Document structure recognition data
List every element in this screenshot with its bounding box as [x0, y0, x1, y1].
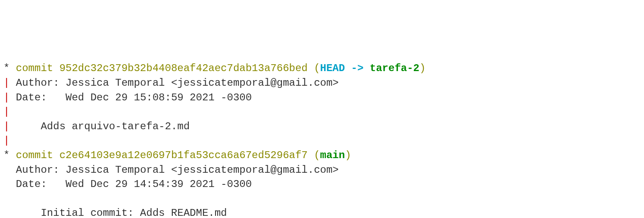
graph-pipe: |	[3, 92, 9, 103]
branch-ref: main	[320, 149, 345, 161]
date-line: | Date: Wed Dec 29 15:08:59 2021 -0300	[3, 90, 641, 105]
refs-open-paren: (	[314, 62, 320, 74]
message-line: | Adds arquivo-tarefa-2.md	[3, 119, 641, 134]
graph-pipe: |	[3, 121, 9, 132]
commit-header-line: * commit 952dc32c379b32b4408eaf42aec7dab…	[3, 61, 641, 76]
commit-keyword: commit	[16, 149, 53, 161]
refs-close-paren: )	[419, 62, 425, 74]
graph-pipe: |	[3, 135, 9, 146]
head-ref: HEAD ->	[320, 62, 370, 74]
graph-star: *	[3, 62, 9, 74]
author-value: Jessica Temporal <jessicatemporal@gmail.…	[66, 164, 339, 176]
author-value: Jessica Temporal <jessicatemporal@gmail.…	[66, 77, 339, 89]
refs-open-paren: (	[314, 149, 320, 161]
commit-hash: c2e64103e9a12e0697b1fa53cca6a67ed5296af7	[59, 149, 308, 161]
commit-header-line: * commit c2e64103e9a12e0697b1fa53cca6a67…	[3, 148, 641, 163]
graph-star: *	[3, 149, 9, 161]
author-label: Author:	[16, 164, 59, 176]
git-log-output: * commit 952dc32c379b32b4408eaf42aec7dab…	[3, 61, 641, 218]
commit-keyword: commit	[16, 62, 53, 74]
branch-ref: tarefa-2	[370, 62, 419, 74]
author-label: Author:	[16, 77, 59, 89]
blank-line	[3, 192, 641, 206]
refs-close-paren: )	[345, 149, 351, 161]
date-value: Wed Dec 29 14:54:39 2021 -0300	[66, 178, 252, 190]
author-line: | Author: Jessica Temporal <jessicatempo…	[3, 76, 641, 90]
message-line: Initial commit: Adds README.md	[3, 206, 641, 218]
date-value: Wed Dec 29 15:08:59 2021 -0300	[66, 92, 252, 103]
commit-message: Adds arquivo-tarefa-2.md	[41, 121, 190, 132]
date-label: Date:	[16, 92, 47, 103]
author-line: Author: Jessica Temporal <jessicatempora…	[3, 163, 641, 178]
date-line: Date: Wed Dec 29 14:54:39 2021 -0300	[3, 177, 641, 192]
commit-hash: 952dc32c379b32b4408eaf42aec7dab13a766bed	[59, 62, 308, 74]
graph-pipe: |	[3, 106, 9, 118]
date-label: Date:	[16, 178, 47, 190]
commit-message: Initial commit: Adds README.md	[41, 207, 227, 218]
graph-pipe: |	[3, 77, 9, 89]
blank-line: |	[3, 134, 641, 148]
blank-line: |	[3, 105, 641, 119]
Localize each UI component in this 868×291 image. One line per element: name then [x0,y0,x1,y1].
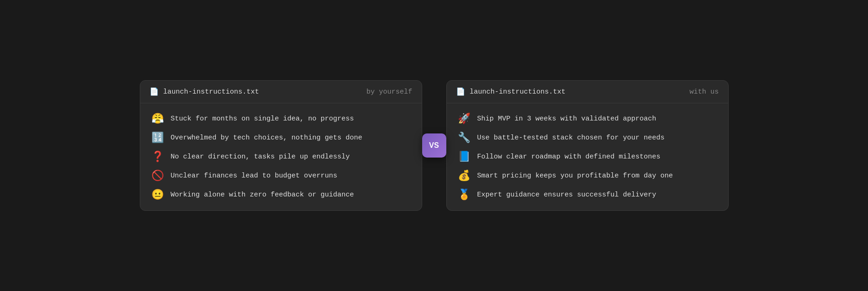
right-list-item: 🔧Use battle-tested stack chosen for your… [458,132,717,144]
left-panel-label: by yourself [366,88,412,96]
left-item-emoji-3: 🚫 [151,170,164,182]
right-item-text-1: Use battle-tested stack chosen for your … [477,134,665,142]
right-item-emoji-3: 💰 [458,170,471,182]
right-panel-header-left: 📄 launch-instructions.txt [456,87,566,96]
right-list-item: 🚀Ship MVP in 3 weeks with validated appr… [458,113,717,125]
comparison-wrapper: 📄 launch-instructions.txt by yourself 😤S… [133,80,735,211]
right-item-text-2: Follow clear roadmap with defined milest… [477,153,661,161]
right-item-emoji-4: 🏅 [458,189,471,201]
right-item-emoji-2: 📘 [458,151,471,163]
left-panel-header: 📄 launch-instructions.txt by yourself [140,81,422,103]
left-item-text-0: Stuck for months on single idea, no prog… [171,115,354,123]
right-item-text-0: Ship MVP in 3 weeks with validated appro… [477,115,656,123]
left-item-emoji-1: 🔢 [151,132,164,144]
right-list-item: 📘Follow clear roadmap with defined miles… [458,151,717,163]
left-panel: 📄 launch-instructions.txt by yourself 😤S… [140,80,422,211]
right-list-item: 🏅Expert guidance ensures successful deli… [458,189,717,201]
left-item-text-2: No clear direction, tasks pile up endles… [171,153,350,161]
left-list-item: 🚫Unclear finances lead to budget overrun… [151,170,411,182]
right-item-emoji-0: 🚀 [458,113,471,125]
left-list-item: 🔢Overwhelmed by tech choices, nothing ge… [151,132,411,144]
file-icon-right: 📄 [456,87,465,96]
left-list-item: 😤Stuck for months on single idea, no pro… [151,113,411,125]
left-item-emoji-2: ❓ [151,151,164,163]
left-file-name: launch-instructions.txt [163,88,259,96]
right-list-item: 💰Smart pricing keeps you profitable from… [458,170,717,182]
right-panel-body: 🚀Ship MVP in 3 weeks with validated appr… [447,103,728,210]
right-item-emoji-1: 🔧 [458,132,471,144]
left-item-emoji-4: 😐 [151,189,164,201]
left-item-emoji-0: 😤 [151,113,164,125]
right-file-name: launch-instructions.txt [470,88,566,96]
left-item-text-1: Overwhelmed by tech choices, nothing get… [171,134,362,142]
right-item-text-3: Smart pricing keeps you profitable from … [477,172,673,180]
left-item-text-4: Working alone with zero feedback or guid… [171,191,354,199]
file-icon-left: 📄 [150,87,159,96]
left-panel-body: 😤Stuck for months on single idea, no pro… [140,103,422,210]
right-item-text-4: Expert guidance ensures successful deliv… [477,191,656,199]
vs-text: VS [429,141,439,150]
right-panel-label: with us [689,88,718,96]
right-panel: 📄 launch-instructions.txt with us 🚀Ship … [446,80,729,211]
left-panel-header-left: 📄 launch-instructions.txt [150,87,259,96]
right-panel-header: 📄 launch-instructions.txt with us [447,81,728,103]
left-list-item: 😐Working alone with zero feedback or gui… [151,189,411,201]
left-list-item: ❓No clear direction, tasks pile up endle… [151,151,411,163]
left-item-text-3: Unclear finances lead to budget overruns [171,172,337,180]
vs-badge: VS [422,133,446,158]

## Task item
Reproduce the data in full. Do not carry over any picture.

## Final answer
List every element in this screenshot with its bounding box as [x0, y0, x1, y1].
graph-pipe: |	[3, 92, 9, 103]
branch-ref: main	[320, 149, 345, 161]
date-line: | Date: Wed Dec 29 15:08:59 2021 -0300	[3, 90, 641, 105]
refs-open-paren: (	[314, 62, 320, 74]
message-line: | Adds arquivo-tarefa-2.md	[3, 119, 641, 134]
graph-pipe: |	[3, 121, 9, 132]
commit-header-line: * commit 952dc32c379b32b4408eaf42aec7dab…	[3, 61, 641, 76]
commit-keyword: commit	[16, 149, 53, 161]
refs-close-paren: )	[419, 62, 425, 74]
graph-pipe: |	[3, 135, 9, 146]
head-ref: HEAD ->	[320, 62, 370, 74]
graph-star: *	[3, 62, 9, 74]
author-value: Jessica Temporal <jessicatemporal@gmail.…	[66, 164, 339, 176]
author-value: Jessica Temporal <jessicatemporal@gmail.…	[66, 77, 339, 89]
refs-open-paren: (	[314, 149, 320, 161]
commit-hash: c2e64103e9a12e0697b1fa53cca6a67ed5296af7	[59, 149, 308, 161]
commit-header-line: * commit c2e64103e9a12e0697b1fa53cca6a67…	[3, 148, 641, 163]
graph-star: *	[3, 149, 9, 161]
author-label: Author:	[16, 164, 59, 176]
git-log-output: * commit 952dc32c379b32b4408eaf42aec7dab…	[3, 61, 641, 218]
commit-keyword: commit	[16, 62, 53, 74]
branch-ref: tarefa-2	[370, 62, 419, 74]
author-label: Author:	[16, 77, 59, 89]
blank-line	[3, 192, 641, 206]
refs-close-paren: )	[345, 149, 351, 161]
date-value: Wed Dec 29 14:54:39 2021 -0300	[66, 178, 252, 190]
author-line: | Author: Jessica Temporal <jessicatempo…	[3, 76, 641, 90]
message-line: Initial commit: Adds README.md	[3, 206, 641, 218]
date-value: Wed Dec 29 15:08:59 2021 -0300	[66, 92, 252, 103]
commit-message: Adds arquivo-tarefa-2.md	[41, 121, 190, 132]
date-label: Date:	[16, 92, 47, 103]
author-line: Author: Jessica Temporal <jessicatempora…	[3, 163, 641, 178]
date-line: Date: Wed Dec 29 14:54:39 2021 -0300	[3, 177, 641, 192]
commit-hash: 952dc32c379b32b4408eaf42aec7dab13a766bed	[59, 62, 308, 74]
graph-pipe: |	[3, 106, 9, 118]
date-label: Date:	[16, 178, 47, 190]
commit-message: Initial commit: Adds README.md	[41, 207, 227, 218]
graph-pipe: |	[3, 77, 9, 89]
blank-line: |	[3, 134, 641, 148]
blank-line: |	[3, 105, 641, 119]
Localize each UI component in this 868×291 image. One line per element: name then [x0,y0,x1,y1].
right-list-item: 🔧Use battle-tested stack chosen for your… [458,132,717,144]
left-panel-label: by yourself [366,88,412,96]
left-item-emoji-3: 🚫 [151,170,164,182]
right-item-text-1: Use battle-tested stack chosen for your … [477,134,665,142]
right-item-emoji-3: 💰 [458,170,471,182]
right-panel-header-left: 📄 launch-instructions.txt [456,87,566,96]
right-list-item: 🚀Ship MVP in 3 weeks with validated appr… [458,113,717,125]
comparison-wrapper: 📄 launch-instructions.txt by yourself 😤S… [133,80,735,211]
right-item-text-2: Follow clear roadmap with defined milest… [477,153,661,161]
right-item-emoji-4: 🏅 [458,189,471,201]
right-item-emoji-2: 📘 [458,151,471,163]
left-panel-header: 📄 launch-instructions.txt by yourself [140,81,422,103]
left-item-text-0: Stuck for months on single idea, no prog… [171,115,354,123]
right-item-text-0: Ship MVP in 3 weeks with validated appro… [477,115,656,123]
left-item-emoji-1: 🔢 [151,132,164,144]
right-list-item: 📘Follow clear roadmap with defined miles… [458,151,717,163]
left-panel: 📄 launch-instructions.txt by yourself 😤S… [140,80,422,211]
right-list-item: 🏅Expert guidance ensures successful deli… [458,189,717,201]
left-item-text-2: No clear direction, tasks pile up endles… [171,153,350,161]
left-list-item: 🚫Unclear finances lead to budget overrun… [151,170,411,182]
right-item-emoji-0: 🚀 [458,113,471,125]
left-list-item: 🔢Overwhelmed by tech choices, nothing ge… [151,132,411,144]
file-icon-right: 📄 [456,87,465,96]
left-list-item: 😤Stuck for months on single idea, no pro… [151,113,411,125]
left-item-emoji-2: ❓ [151,151,164,163]
left-file-name: launch-instructions.txt [163,88,259,96]
right-list-item: 💰Smart pricing keeps you profitable from… [458,170,717,182]
right-panel-body: 🚀Ship MVP in 3 weeks with validated appr… [447,103,728,210]
right-item-emoji-1: 🔧 [458,132,471,144]
left-item-emoji-4: 😐 [151,189,164,201]
left-item-emoji-0: 😤 [151,113,164,125]
right-file-name: launch-instructions.txt [470,88,566,96]
left-item-text-1: Overwhelmed by tech choices, nothing get… [171,134,362,142]
right-item-text-3: Smart pricing keeps you profitable from … [477,172,673,180]
left-item-text-4: Working alone with zero feedback or guid… [171,191,354,199]
file-icon-left: 📄 [150,87,159,96]
left-panel-body: 😤Stuck for months on single idea, no pro… [140,103,422,210]
right-item-text-4: Expert guidance ensures successful deliv… [477,191,656,199]
vs-text: VS [429,141,439,150]
right-panel-label: with us [689,88,718,96]
right-panel: 📄 launch-instructions.txt with us 🚀Ship … [446,80,729,211]
left-panel-header-left: 📄 launch-instructions.txt [150,87,259,96]
right-panel-header: 📄 launch-instructions.txt with us [447,81,728,103]
left-list-item: 😐Working alone with zero feedback or gui… [151,189,411,201]
left-list-item: ❓No clear direction, tasks pile up endle… [151,151,411,163]
left-item-text-3: Unclear finances lead to budget overruns [171,172,337,180]
vs-badge: VS [422,133,446,158]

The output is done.